プロゴルファー・服部道子さんに聞いた ゴルフと人生、オリンピック、現役選手のこと

[文] 世界文化社


16歳(1984年)、全米女子アマ選手権にて優勝したときの服部道子さん

 1984年、日本女子アマ選手権を史上最年少で制覇し、1985年には全米女子アマを史上最年少で日本人としては初の優勝を達成したプロゴルファーの服部道子さん。プロに転向後は、1998年に年間5勝を挙げて賞金女王に輝き、国内外ともに活躍した。2019年6月には2020東京オリンピックゴルフ日本代表女子コーチに就任し、後進を育成している。
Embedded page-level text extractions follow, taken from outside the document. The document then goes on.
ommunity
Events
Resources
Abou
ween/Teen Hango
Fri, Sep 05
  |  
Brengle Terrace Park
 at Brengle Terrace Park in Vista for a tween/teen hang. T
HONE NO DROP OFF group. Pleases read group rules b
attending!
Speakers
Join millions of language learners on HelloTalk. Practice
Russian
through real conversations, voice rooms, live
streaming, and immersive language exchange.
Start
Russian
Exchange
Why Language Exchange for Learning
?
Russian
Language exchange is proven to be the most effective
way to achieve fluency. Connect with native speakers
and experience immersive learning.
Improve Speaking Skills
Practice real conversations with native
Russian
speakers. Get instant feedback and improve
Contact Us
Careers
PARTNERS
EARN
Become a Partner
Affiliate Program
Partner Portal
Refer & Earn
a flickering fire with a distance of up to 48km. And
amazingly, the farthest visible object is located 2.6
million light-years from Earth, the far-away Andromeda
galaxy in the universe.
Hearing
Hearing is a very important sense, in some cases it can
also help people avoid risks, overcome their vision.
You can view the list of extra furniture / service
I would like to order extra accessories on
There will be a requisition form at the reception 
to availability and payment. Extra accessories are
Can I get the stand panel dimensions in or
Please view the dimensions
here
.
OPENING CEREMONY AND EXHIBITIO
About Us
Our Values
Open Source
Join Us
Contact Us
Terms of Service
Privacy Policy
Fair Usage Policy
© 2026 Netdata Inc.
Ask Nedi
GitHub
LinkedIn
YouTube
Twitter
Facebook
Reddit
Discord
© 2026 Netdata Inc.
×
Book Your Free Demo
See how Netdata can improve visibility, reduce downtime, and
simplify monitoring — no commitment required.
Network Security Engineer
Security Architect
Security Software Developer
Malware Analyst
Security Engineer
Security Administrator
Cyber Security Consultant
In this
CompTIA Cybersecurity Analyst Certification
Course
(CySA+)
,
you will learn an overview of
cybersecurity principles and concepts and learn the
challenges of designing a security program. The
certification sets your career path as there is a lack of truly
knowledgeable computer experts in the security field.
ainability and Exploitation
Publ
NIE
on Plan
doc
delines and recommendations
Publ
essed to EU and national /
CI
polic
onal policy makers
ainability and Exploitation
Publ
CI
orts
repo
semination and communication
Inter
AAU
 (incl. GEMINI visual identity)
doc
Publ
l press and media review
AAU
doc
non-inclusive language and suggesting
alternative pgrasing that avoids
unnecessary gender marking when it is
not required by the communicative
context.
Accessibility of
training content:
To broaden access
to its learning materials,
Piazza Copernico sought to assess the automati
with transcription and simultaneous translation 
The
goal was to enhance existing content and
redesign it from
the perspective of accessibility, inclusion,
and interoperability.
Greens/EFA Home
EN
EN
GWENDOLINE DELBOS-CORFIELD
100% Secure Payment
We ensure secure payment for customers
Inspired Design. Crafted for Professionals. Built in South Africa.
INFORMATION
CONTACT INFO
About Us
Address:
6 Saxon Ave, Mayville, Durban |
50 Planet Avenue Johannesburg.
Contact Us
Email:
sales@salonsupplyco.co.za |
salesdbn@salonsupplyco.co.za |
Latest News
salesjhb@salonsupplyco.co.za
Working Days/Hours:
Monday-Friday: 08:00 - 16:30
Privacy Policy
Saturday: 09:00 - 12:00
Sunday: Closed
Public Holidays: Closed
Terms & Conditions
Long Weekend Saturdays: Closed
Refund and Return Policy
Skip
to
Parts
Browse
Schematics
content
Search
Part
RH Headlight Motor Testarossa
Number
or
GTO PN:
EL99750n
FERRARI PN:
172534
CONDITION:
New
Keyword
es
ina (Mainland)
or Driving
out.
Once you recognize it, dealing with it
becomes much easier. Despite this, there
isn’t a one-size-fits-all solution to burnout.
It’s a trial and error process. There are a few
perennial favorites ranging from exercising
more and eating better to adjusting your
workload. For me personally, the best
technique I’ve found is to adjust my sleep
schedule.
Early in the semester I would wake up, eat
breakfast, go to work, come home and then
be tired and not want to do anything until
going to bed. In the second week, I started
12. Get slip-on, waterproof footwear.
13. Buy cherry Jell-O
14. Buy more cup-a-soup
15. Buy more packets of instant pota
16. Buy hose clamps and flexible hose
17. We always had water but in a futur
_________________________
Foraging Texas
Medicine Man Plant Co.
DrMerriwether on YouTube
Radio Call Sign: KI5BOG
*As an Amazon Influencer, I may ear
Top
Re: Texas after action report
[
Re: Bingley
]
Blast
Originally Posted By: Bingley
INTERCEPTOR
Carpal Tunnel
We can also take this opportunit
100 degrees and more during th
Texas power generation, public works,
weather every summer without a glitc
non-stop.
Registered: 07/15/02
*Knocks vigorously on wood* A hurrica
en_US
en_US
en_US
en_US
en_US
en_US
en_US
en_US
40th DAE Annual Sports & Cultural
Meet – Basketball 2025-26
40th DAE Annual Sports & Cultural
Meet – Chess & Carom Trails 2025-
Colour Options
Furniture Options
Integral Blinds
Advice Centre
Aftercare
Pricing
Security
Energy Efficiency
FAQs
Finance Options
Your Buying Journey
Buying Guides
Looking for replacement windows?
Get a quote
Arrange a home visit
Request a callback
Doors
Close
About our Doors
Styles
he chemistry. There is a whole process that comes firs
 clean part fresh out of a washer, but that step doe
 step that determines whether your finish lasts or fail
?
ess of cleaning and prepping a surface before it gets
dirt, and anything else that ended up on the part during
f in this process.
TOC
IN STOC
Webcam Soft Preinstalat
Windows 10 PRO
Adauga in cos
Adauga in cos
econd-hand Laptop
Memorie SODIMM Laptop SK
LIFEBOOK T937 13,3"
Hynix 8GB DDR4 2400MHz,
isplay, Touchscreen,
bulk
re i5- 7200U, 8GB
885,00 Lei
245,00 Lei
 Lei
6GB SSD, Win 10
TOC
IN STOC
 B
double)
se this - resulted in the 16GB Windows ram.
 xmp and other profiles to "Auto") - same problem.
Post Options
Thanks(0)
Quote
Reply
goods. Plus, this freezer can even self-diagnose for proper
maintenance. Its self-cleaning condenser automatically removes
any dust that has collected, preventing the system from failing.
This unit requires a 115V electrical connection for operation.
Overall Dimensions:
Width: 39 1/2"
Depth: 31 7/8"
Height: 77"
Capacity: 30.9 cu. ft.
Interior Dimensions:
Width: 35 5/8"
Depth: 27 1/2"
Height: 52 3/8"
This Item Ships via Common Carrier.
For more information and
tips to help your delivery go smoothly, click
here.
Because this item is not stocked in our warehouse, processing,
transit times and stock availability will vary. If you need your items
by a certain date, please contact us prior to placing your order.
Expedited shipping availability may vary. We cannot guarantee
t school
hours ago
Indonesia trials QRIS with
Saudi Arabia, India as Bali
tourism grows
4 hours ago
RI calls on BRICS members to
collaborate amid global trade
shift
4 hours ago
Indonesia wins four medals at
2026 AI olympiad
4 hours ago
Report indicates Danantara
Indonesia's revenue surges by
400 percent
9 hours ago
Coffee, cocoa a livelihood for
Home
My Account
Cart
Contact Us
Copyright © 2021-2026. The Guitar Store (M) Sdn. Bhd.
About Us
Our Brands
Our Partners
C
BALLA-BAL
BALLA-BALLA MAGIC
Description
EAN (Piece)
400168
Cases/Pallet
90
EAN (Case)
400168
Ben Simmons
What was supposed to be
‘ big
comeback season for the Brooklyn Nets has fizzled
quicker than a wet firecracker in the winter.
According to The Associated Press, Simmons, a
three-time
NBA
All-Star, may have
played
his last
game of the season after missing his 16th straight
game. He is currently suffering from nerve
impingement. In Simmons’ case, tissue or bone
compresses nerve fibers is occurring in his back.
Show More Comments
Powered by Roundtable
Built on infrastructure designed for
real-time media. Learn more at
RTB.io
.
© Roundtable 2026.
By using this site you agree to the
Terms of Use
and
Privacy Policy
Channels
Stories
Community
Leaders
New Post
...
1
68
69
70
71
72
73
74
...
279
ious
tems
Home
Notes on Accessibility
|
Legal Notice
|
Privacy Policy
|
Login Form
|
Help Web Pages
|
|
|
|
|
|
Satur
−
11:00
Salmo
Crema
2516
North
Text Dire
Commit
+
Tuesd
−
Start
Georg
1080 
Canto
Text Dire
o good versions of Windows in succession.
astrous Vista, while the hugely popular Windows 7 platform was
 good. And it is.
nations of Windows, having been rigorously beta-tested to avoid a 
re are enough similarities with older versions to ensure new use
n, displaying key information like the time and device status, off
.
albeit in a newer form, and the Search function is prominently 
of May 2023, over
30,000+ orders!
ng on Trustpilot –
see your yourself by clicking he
 その服部さんが、ゴルフから学んだ人生哲学を綴った著書『好転力』(世界文化社)を刊行。本作の刊行を記念しインタビューを行った。ゴルフから学んだこと、現在のゴルフ界、オリンピック開催について話を伺った。

本を書かれるきっかけは何だったのでしょうか?

(本を書かないかと)誘われたからです(笑)。でも本当に誘って頂かなかったら、自分から本を出そうとは思わなかったですし、現役を引退してすぐのタイミングだとゴルフばかりの視点になってしまったのではないか、と思います(笑)。結婚して、子供も生まれ、現役時代とは違った葛藤のようなものもあり、それから再び(ゴルフの)仕事に戻ったことで、現役時代とは違った目線でゴルフの仕事に携わったことで新しい発見や気づきもありました。そういう意味ではいいタイミングでの出版だったのかな、と思っています。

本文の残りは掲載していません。